= Beginning of Section =

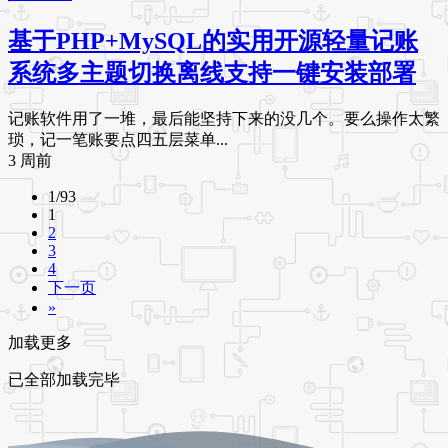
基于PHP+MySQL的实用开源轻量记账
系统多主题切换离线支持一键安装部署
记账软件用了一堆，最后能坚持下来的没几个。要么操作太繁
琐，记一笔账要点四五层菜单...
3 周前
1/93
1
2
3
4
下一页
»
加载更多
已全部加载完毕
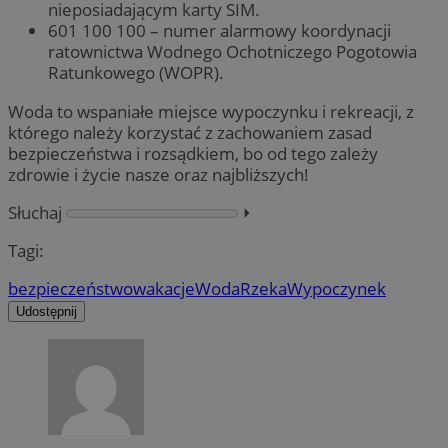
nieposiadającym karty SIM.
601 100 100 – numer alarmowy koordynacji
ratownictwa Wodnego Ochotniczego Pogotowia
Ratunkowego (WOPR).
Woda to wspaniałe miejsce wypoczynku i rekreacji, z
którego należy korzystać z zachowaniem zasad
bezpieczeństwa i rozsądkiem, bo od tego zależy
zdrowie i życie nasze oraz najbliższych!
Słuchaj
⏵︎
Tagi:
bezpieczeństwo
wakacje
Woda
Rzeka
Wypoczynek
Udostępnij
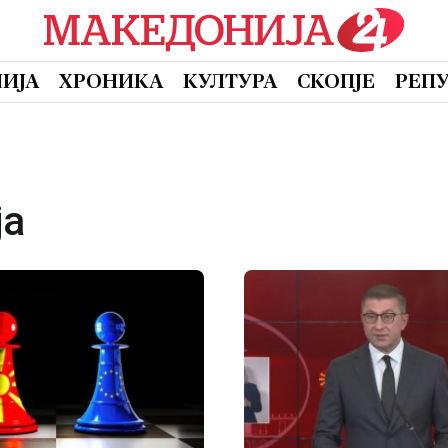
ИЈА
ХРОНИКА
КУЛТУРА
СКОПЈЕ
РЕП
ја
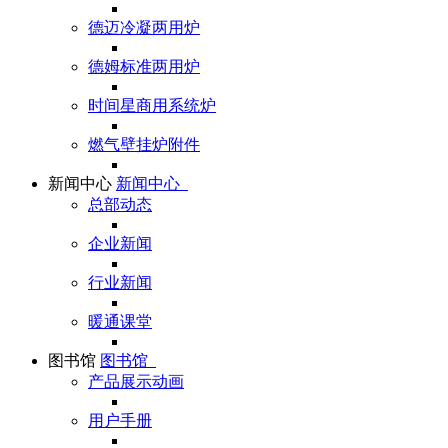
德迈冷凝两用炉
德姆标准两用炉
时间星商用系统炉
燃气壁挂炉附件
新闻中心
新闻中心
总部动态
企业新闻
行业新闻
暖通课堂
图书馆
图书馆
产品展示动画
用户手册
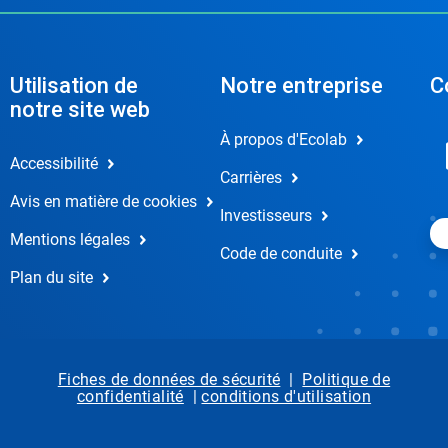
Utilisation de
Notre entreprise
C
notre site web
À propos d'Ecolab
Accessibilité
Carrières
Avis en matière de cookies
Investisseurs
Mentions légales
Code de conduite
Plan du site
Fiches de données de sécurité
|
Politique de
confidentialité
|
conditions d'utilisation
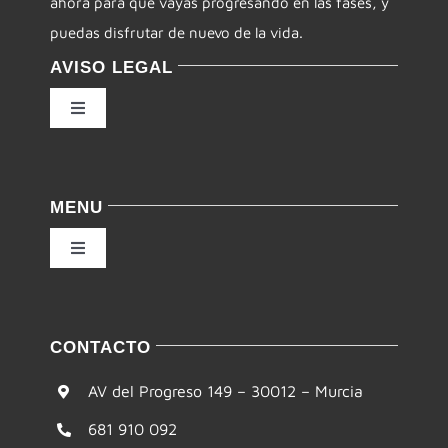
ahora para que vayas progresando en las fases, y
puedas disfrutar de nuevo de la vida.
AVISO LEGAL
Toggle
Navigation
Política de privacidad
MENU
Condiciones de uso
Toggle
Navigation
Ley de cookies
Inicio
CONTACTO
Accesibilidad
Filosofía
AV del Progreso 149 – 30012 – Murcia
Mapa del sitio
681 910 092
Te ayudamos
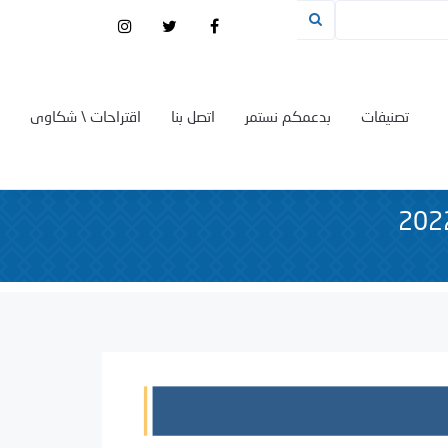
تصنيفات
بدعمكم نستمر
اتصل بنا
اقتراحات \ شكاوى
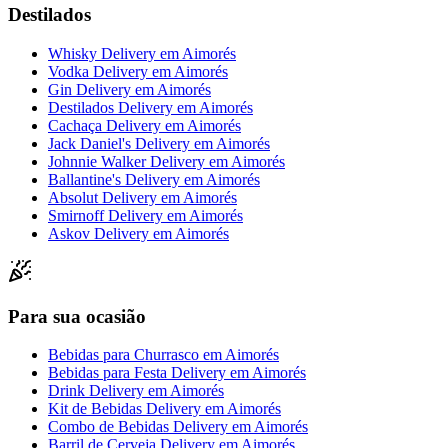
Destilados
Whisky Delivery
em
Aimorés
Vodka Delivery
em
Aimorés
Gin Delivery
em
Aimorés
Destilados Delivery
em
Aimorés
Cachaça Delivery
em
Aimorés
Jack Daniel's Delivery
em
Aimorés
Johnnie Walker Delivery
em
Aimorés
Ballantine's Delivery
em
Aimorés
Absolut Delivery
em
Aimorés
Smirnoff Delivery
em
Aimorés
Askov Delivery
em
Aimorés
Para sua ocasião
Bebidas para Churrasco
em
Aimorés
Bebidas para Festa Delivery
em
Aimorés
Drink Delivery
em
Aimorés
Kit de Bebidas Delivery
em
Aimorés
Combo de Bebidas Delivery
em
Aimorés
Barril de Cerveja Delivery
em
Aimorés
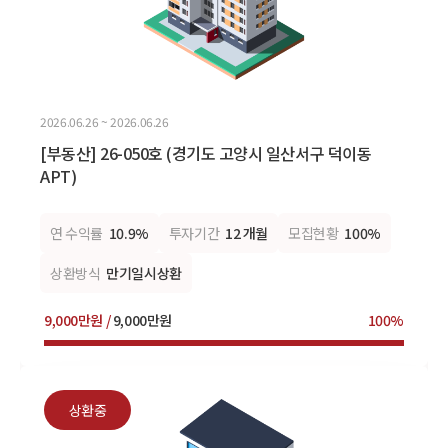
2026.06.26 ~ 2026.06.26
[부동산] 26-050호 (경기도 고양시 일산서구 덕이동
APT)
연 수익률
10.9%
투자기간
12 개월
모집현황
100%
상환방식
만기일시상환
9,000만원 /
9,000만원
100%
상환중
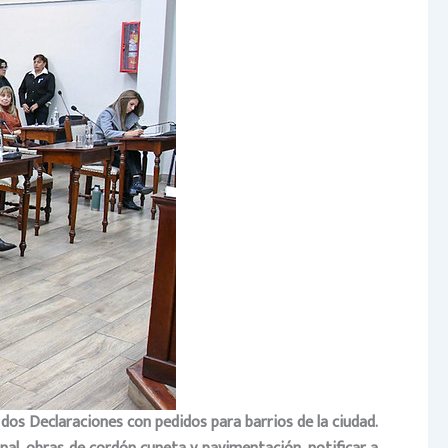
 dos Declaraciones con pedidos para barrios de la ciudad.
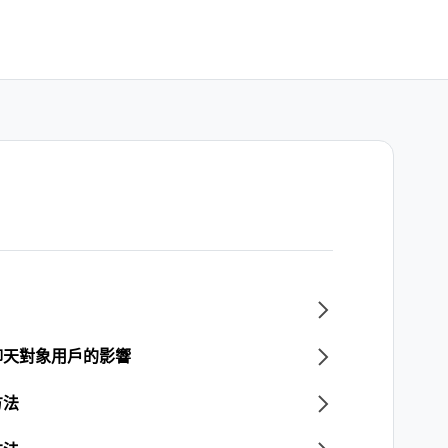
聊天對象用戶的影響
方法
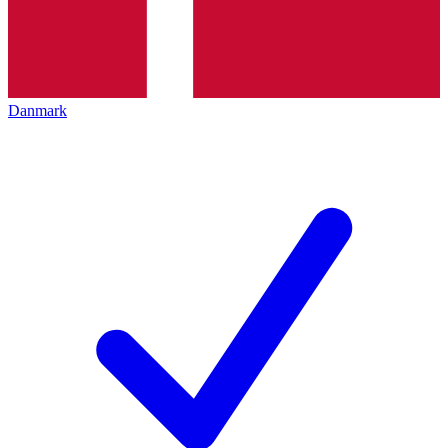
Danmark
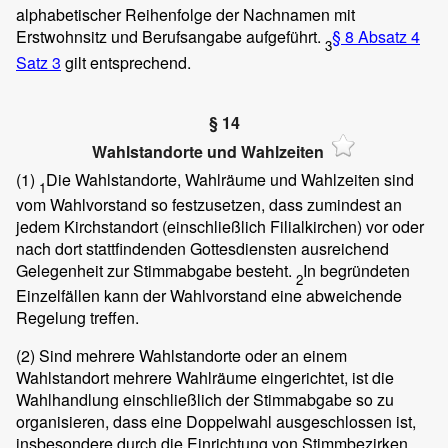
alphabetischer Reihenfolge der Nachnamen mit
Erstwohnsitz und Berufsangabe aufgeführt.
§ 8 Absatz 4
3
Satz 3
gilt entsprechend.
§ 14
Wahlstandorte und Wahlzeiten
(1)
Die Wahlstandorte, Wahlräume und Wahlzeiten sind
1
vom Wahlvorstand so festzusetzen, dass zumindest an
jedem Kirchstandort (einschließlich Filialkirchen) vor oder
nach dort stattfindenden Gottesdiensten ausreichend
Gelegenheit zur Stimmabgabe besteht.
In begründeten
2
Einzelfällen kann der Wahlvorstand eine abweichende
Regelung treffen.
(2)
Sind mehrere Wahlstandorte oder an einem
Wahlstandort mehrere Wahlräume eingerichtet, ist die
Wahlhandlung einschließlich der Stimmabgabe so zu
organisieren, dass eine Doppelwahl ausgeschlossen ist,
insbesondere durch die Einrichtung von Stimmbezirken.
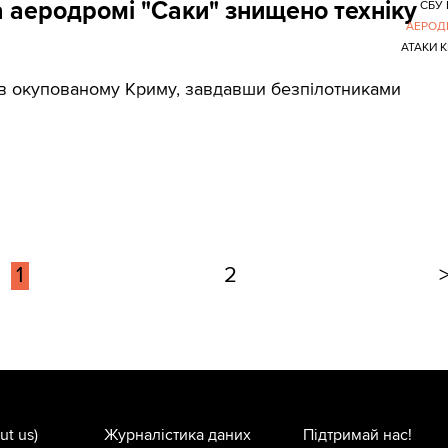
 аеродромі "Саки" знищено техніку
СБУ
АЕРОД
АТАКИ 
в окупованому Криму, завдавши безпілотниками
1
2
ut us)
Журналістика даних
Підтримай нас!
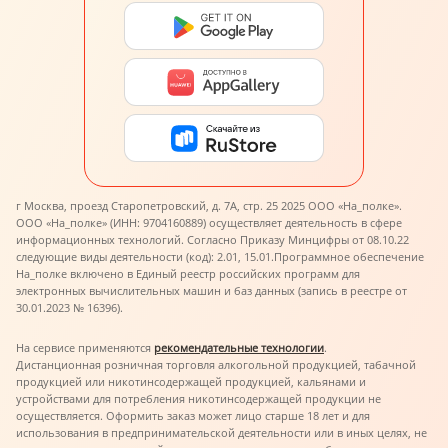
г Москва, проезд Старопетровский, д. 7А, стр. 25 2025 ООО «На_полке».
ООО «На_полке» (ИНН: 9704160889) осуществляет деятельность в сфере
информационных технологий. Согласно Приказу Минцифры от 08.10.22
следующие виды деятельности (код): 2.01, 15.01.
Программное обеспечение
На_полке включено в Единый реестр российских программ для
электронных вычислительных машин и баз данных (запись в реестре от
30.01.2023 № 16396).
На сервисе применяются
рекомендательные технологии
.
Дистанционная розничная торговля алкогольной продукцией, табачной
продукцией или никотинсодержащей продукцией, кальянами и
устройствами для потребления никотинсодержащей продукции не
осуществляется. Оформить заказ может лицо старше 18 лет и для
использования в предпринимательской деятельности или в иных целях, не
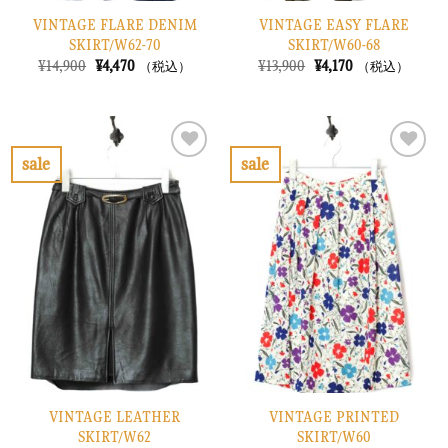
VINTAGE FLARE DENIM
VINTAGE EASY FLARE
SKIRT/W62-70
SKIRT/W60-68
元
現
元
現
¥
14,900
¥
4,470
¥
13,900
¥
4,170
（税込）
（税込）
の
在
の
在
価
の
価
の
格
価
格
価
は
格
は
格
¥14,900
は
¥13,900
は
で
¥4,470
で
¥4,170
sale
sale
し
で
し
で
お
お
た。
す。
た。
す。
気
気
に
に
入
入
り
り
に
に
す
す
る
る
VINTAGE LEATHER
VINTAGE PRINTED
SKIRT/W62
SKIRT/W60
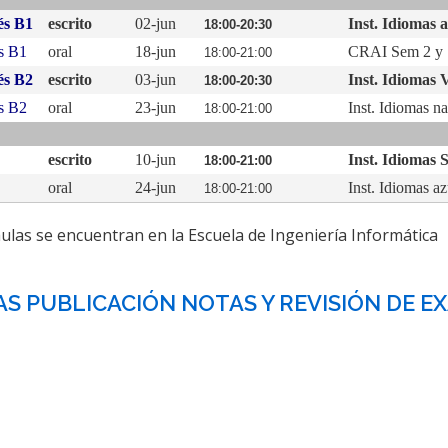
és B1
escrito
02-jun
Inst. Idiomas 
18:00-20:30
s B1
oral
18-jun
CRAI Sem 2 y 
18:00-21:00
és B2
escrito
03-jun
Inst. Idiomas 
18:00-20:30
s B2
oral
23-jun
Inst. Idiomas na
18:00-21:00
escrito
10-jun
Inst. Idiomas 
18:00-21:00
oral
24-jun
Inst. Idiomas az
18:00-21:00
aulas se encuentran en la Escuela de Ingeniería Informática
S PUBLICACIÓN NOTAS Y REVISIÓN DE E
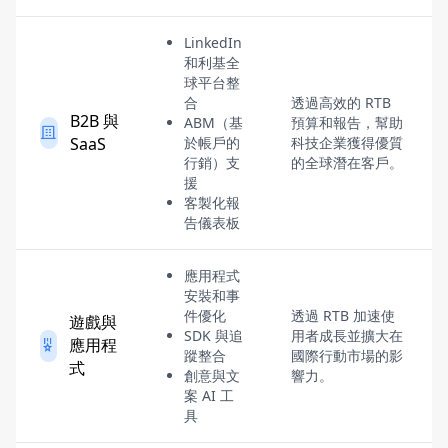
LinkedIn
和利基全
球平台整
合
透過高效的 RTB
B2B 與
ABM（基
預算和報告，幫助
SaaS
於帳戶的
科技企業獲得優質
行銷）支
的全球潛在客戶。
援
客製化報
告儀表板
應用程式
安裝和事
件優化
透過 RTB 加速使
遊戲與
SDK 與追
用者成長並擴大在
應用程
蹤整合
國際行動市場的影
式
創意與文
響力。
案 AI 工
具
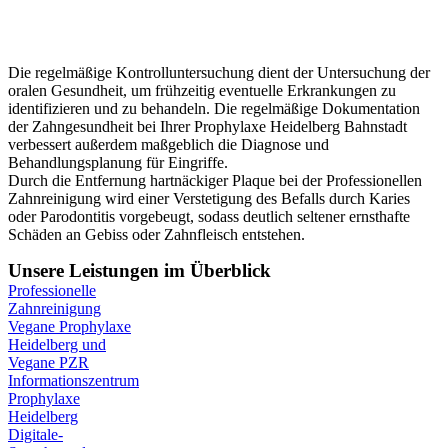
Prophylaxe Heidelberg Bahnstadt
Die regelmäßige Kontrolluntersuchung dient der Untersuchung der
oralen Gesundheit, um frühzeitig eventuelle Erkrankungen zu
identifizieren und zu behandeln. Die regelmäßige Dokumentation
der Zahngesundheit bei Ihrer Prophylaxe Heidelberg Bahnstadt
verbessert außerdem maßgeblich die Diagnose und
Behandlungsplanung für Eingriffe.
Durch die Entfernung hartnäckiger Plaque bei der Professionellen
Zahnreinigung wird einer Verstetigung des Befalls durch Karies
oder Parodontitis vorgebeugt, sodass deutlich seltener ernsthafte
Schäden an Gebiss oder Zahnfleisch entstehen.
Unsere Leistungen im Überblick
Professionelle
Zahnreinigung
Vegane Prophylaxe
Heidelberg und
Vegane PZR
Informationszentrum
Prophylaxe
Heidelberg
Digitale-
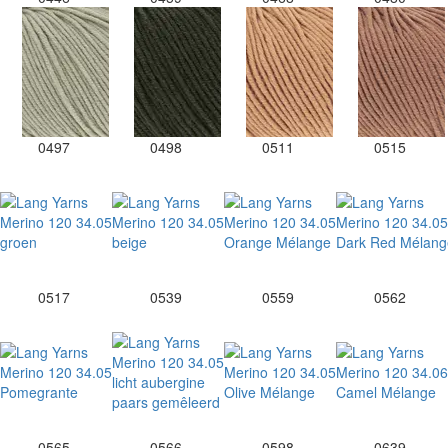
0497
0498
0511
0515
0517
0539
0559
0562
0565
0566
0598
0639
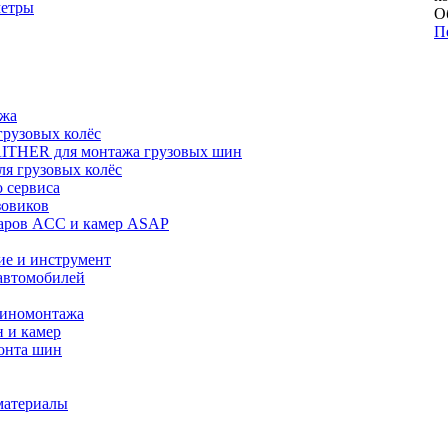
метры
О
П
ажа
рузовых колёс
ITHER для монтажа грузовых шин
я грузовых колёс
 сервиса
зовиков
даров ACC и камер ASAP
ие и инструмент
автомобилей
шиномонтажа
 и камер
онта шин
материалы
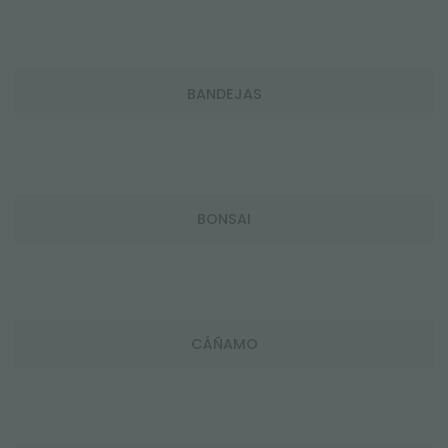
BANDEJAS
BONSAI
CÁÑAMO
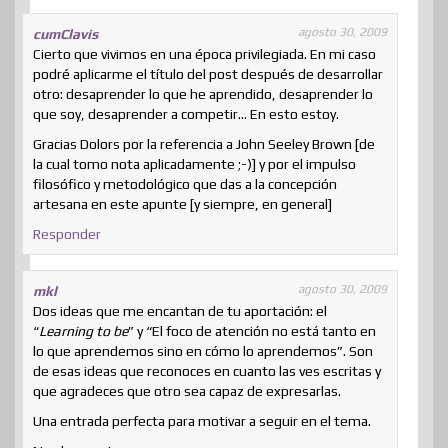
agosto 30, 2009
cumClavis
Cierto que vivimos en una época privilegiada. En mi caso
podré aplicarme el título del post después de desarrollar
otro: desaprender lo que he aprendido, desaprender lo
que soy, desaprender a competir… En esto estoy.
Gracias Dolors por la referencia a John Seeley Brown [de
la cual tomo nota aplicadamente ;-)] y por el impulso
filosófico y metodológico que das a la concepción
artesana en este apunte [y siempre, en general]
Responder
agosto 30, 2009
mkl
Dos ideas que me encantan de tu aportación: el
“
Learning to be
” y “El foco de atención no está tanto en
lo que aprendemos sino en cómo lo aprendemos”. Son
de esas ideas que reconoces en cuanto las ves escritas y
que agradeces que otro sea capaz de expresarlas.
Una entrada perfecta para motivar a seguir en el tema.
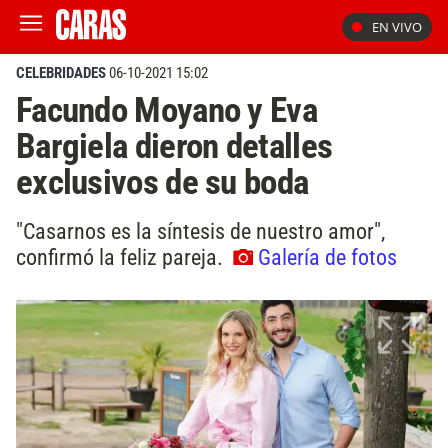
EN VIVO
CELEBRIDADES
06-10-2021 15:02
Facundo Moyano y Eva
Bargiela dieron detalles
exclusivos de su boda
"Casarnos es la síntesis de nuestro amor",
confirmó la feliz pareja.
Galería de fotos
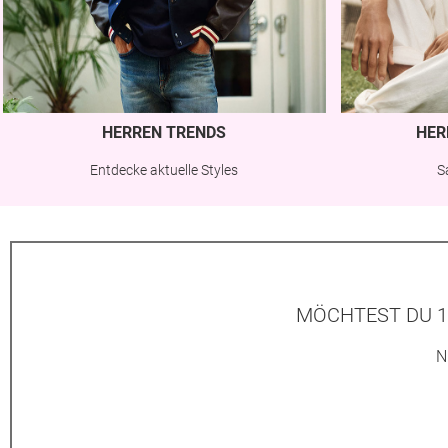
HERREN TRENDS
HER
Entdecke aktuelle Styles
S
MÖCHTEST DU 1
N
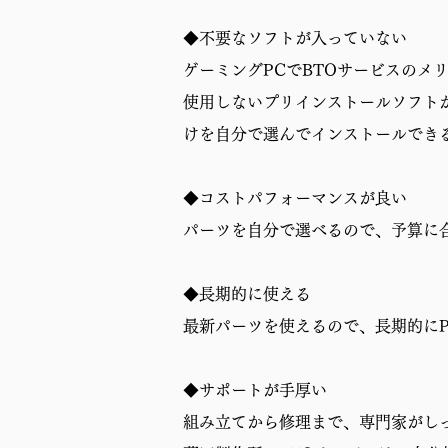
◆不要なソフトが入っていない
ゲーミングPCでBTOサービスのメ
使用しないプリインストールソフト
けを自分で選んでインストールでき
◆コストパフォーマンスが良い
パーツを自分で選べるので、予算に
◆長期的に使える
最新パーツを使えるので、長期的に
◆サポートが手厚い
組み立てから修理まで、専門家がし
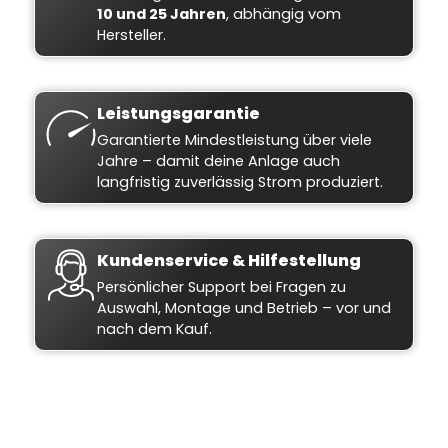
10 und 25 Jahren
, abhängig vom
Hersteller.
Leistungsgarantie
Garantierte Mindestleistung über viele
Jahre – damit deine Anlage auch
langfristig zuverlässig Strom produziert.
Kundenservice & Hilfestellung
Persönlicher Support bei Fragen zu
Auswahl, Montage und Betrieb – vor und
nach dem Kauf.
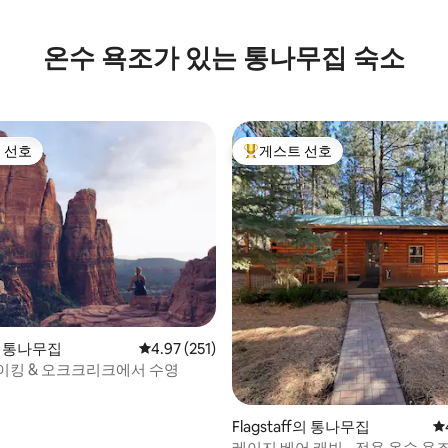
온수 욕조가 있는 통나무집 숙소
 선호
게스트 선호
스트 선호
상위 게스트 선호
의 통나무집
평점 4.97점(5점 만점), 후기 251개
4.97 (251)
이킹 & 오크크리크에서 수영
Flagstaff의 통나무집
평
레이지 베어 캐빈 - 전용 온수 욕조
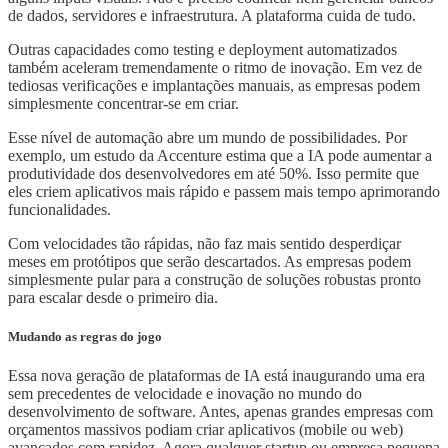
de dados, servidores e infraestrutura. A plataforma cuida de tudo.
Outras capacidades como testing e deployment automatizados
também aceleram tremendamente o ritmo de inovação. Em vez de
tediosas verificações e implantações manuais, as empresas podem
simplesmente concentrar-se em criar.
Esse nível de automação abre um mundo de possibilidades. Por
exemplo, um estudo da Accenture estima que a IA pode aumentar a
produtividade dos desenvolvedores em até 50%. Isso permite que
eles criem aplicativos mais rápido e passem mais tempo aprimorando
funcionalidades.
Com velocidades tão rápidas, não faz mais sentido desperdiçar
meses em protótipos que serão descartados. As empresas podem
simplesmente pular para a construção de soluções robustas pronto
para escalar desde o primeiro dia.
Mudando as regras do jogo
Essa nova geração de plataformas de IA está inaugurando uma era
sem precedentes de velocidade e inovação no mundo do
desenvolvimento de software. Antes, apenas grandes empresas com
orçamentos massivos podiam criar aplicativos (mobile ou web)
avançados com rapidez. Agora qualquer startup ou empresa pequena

= End of Section =

Problem description:
Some lines in the material contain "podem". Show all of them.

Task result:
tediosas verificações e implantações manuais, as empresas podem
meses em protótipos que serão descartados. As empresas podem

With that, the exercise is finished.